Whenever a line of the entries below holds the string "Medcore", copy that line and return it.

Page-level text extractions:
%%

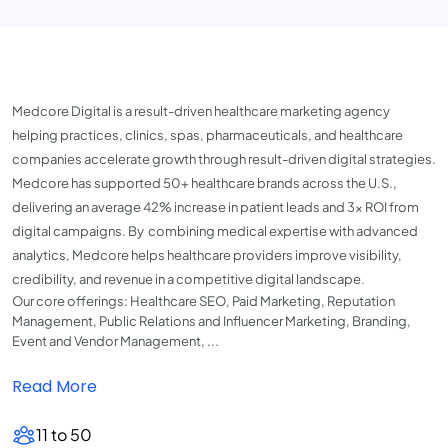
Medcore Digital is a result-driven healthcare marketing agency
helping practices, clinics, spas, pharmaceuticals, and healthcare
companies accelerate growth through result-driven digital strategies.
Medcore has supported 50+ healthcare brands across the U.S.,
delivering an average 42% increase in patient leads and 3× ROI from
digital campaigns. By
combining medical expertise with advanced
analytics, Medcore helps healthcare providers improve visibility,
credibility, and revenue in a competitive digital landscape.
Our core offerings: Healthcare SEO, Paid Marketing, Reputation
Management, Public Relations and Influencer Marketing, Branding,
Event and Vendor Management, ...
Read More
11 to 50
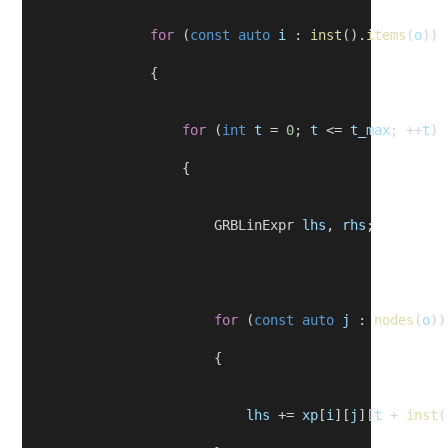
for
 (
const
auto
i
 : 
inst
().
items
(
o
))
                {
for
 (
int
t
 = 
0
; 
t
 <= 
t_max
; ++
t
)
                    {
                        GRBLinExpr 
lhs
, 
rhs
;
for
 (
const
auto
j
 : 
nodes
(
o
))
                        {
lhs
 += 
xp
[
i
][
j
][
t
 + 
inst
(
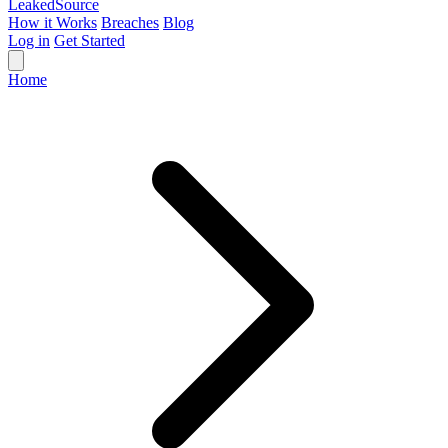
Leaked
Source
How it Works
Breaches
Blog
Log in
Get Started
Home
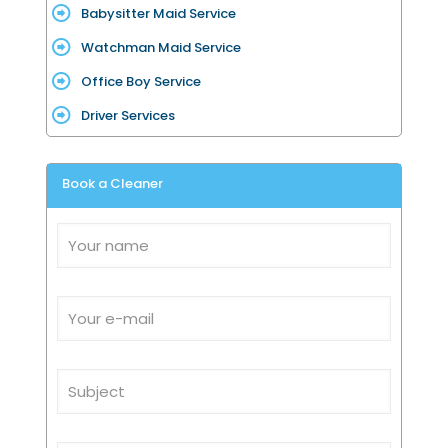
Babysitter Maid Service
Watchman Maid Service
Office Boy Service
Driver Services
Book a Cleaner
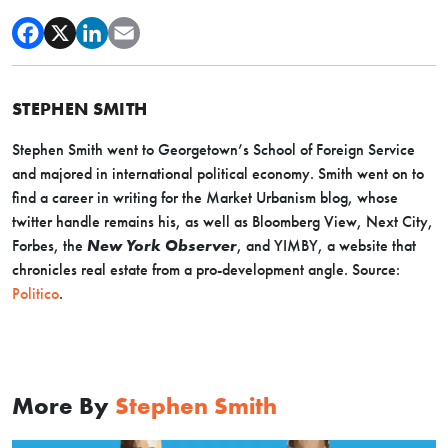
STEPHEN SMITH
Stephen Smith went to Georgetown’s School of Foreign Service
and majored in international political economy. Smith went on to
find a career in writing for the Market Urbanism blog, whose
twitter handle remains his, as well as Bloomberg View, Next City,
Forbes, the
New York Observer
, and YIMBY, a website that
chronicles real estate from a pro-development angle. Source:
Politico
.
More By
Stephen Smith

%%

• [ANSWER BOX]
Medcore Digital is a result-driven healthcare marketing agency
Medcore has supported 50+ healthcare brands across the U.S.,
analytics, Medcore helps healthcare providers improve visibility,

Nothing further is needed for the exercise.